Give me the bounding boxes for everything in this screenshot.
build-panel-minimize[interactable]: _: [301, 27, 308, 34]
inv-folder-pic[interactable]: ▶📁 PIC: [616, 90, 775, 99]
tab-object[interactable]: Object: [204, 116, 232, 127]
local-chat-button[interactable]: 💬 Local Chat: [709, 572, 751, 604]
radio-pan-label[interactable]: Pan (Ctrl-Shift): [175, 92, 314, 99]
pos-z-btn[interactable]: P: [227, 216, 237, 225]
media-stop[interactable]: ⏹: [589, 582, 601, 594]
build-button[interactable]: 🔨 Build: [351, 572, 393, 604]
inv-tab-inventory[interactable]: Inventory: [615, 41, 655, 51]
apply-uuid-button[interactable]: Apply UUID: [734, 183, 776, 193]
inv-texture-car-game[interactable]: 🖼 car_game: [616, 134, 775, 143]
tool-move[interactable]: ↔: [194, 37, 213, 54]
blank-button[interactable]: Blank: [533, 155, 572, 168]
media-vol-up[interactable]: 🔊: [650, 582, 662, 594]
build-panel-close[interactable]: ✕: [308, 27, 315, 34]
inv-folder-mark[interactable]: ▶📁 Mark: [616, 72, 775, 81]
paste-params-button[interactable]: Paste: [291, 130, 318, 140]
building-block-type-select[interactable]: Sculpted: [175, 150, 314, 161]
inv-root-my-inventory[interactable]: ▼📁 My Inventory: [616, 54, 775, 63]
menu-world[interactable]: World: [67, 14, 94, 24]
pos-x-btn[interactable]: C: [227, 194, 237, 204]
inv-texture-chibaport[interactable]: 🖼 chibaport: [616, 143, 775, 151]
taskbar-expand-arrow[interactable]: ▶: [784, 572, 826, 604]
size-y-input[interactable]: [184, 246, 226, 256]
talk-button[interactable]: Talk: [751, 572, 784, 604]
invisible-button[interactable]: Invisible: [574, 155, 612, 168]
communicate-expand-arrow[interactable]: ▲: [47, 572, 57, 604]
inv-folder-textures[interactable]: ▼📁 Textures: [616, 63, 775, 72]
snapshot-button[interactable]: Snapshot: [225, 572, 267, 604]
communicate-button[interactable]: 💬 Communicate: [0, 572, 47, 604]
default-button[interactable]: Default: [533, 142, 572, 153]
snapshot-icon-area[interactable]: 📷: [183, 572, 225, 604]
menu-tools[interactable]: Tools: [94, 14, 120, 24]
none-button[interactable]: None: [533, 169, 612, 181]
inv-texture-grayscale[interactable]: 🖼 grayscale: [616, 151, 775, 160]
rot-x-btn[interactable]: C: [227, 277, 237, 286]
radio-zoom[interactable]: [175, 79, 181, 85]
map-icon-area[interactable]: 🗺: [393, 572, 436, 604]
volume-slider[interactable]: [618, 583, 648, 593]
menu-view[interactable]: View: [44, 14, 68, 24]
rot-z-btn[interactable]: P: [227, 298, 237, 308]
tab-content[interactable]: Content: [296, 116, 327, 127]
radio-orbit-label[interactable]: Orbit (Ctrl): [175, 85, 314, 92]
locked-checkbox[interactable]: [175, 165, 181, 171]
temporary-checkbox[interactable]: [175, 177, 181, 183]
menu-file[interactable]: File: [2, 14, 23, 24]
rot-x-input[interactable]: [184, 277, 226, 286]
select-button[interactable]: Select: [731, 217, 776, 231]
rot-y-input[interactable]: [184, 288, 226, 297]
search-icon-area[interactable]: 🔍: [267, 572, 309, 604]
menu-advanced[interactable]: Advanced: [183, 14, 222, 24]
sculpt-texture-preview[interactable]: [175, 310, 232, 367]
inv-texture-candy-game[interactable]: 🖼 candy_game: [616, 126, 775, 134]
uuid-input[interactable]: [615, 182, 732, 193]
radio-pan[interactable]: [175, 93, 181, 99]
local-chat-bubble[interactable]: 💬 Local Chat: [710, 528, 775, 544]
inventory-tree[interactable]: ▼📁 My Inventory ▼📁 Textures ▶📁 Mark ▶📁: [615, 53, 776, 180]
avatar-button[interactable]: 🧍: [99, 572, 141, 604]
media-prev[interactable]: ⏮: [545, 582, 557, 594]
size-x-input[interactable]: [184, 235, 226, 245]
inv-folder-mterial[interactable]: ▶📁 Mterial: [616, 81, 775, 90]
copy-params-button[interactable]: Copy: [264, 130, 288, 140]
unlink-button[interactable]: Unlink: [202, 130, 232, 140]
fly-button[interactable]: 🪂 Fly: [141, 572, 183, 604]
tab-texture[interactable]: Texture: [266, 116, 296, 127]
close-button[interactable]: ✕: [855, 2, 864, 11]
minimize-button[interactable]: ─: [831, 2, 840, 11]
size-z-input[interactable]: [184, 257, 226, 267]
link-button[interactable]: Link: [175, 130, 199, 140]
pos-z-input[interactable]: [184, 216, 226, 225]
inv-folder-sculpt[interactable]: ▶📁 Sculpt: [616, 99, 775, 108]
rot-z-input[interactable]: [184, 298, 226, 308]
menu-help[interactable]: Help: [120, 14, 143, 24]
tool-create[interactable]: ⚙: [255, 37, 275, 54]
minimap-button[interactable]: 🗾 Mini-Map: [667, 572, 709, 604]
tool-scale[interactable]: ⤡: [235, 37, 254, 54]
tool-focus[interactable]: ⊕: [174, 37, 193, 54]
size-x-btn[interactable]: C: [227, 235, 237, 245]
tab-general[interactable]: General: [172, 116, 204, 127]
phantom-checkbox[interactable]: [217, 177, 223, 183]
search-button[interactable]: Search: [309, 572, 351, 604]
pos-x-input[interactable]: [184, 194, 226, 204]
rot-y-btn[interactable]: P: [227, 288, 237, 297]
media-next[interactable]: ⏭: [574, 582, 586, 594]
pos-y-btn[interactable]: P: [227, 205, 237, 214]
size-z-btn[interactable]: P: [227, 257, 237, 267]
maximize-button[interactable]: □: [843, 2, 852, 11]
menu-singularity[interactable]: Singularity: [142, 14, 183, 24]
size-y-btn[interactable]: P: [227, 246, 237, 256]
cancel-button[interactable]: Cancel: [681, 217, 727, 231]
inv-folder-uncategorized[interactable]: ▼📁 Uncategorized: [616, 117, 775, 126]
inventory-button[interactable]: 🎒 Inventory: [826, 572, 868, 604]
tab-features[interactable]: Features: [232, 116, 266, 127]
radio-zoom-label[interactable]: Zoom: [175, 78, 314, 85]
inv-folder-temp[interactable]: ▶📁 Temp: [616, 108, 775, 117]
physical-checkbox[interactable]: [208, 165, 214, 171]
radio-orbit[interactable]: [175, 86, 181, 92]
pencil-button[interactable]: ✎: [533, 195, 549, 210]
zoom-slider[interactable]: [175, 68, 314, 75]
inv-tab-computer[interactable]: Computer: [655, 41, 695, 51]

----

Only lines containing the word "menu" should be copied from the material above.

menu-world[interactable]: World: [67, 14, 94, 24]
menu-tools[interactable]: Tools: [94, 14, 120, 24]
menu-view[interactable]: View: [44, 14, 68, 24]
menu-file[interactable]: File: [2, 14, 23, 24]
menu-advanced[interactable]: Advanced: [183, 14, 222, 24]
menu-help[interactable]: Help: [120, 14, 143, 24]
menu-singularity[interactable]: Singularity: [142, 14, 183, 24]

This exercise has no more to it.